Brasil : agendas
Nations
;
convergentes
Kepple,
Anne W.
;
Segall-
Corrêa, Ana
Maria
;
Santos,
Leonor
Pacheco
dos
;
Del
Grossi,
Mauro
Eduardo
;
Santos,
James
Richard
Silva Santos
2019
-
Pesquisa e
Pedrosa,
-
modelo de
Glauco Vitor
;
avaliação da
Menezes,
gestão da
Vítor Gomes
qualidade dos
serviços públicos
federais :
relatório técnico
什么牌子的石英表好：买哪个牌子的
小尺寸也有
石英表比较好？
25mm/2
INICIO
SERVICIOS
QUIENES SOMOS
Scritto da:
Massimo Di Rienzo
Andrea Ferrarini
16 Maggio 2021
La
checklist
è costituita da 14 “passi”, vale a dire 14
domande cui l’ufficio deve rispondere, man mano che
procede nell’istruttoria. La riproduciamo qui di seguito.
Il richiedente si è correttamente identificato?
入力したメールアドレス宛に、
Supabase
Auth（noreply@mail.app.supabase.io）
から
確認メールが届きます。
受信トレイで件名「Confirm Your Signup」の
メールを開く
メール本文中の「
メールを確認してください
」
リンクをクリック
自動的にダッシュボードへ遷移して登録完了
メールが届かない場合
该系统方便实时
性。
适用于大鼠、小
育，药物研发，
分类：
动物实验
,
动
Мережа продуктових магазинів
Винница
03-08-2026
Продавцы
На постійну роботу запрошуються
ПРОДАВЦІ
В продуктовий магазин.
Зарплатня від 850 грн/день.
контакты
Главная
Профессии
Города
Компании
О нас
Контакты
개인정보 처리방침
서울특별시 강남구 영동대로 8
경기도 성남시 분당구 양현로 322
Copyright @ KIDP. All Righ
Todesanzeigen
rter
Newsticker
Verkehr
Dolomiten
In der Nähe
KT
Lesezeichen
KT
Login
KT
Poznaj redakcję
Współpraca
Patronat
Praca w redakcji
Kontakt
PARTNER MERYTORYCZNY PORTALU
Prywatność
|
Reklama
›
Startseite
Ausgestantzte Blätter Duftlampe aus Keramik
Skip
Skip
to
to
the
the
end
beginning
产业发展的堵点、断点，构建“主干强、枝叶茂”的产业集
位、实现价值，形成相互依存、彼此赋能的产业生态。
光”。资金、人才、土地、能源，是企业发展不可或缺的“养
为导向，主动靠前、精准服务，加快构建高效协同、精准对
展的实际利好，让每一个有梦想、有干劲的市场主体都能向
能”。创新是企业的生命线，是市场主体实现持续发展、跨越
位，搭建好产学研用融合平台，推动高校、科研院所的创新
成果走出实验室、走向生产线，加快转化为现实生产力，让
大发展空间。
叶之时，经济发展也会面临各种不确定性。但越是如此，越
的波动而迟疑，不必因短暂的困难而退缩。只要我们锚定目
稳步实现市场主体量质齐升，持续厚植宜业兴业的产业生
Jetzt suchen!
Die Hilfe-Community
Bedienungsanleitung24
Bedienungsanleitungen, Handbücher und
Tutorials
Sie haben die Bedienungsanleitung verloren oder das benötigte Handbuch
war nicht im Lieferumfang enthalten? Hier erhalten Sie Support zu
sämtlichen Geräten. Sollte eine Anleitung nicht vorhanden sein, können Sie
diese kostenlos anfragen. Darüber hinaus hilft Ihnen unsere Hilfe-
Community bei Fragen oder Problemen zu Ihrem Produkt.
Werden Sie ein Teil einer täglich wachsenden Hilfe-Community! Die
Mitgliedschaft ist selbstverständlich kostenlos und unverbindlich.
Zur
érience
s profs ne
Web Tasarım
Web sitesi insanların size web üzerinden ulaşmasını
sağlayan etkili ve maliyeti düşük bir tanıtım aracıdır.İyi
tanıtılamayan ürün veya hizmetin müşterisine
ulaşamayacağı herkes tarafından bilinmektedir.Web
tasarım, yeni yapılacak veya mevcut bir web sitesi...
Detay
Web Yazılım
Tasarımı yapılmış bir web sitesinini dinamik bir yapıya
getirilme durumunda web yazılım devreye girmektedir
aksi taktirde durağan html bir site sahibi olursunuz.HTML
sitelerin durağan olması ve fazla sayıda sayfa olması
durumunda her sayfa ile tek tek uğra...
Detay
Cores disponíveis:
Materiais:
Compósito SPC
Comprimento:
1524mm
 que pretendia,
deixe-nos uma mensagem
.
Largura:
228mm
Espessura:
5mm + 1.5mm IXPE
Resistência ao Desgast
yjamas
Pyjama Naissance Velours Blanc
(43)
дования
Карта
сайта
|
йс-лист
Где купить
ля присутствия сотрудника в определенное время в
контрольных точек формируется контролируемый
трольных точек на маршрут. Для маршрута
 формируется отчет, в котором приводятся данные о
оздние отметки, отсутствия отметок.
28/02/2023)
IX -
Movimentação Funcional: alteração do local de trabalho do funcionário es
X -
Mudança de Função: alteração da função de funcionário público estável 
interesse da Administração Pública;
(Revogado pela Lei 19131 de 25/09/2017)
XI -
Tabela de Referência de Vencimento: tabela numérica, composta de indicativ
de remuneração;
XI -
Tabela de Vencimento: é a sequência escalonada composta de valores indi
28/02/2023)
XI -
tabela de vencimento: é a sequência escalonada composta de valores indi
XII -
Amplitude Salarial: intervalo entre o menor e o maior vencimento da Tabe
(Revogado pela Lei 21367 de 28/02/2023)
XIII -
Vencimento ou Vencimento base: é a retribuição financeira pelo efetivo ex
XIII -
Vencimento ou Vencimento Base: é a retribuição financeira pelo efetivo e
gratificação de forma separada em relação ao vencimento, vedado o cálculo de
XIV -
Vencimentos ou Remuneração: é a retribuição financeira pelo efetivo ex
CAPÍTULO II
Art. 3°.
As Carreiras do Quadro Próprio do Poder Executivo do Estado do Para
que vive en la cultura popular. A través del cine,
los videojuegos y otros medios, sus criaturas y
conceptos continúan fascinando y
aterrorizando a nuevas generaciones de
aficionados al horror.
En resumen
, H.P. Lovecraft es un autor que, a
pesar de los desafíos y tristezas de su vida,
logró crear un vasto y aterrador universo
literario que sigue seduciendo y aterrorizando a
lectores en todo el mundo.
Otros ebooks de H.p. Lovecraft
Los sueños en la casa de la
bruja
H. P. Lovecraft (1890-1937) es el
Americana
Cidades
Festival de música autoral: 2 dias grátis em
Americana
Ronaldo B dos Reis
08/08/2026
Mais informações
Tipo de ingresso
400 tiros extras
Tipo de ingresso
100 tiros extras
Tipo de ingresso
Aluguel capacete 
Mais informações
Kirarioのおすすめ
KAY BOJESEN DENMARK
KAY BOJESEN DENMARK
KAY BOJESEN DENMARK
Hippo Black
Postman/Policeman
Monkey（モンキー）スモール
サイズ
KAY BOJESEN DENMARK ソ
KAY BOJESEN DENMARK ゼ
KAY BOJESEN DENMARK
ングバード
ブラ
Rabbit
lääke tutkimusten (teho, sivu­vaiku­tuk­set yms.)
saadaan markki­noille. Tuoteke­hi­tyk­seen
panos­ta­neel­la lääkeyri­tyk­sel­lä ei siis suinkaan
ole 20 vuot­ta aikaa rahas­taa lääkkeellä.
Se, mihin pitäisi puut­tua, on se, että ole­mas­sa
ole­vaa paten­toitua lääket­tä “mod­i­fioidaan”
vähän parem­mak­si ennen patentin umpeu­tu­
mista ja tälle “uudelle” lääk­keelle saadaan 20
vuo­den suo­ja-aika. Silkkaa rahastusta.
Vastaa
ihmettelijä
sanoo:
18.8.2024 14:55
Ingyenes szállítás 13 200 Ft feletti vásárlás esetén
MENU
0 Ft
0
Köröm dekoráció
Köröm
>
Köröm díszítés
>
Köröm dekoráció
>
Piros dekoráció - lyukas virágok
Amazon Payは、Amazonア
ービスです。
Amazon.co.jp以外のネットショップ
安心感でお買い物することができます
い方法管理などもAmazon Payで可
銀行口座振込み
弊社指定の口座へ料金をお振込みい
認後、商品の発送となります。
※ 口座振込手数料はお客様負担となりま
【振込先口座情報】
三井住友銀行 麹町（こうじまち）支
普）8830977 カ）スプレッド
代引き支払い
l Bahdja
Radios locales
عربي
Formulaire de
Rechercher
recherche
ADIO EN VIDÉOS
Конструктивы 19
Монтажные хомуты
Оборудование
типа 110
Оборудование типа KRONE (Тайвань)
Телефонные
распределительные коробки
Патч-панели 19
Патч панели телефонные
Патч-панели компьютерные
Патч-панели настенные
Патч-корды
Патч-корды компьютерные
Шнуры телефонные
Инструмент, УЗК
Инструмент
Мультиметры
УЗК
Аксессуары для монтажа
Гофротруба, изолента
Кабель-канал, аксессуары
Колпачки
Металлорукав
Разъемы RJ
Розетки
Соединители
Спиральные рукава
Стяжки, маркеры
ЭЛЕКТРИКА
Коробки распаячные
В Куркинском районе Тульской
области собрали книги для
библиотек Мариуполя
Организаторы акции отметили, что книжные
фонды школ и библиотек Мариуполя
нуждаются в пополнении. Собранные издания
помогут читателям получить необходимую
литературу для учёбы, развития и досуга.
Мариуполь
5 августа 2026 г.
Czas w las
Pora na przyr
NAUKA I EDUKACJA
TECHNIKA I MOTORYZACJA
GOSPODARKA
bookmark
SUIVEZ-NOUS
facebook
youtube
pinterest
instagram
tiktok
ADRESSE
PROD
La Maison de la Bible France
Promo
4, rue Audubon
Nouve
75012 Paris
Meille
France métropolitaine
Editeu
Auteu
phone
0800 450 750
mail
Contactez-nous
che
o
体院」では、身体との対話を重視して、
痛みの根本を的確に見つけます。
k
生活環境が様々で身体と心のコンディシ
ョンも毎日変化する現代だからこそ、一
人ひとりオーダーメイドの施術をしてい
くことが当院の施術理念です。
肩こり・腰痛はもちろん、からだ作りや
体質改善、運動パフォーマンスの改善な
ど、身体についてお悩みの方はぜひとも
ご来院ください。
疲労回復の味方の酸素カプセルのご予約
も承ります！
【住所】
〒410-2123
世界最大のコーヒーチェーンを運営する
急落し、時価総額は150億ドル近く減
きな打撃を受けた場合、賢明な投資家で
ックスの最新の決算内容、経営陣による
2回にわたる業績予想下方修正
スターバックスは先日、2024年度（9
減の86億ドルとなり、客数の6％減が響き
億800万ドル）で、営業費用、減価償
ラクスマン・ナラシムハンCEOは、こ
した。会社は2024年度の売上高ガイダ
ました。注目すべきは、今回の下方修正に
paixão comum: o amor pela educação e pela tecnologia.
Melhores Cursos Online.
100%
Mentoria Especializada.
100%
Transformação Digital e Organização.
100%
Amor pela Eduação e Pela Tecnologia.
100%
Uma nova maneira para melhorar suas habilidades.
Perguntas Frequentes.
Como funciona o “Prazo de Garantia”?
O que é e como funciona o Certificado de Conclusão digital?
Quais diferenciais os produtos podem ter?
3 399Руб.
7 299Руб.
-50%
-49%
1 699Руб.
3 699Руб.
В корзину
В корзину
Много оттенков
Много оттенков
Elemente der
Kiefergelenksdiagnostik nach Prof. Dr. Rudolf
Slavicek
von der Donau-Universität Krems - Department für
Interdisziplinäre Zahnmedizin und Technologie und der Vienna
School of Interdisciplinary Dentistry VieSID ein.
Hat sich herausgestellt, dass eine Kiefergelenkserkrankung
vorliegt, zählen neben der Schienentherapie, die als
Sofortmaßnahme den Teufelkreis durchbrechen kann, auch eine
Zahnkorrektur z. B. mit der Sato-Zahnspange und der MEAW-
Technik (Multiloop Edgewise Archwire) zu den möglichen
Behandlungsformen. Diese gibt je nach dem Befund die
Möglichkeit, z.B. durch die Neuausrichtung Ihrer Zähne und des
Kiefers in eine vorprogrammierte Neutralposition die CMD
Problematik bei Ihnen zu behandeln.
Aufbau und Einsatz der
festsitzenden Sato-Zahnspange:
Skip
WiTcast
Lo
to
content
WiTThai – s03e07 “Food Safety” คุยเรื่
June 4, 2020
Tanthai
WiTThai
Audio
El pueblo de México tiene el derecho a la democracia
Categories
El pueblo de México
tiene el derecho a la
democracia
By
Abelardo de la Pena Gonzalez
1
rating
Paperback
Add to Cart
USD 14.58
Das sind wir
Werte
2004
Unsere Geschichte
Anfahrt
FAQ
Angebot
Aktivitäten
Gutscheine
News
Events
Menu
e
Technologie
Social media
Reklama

TASK OBJECTIVE. With no other words, state how many lines above hold the word "pela".

EXERCISE RESPONSE. 4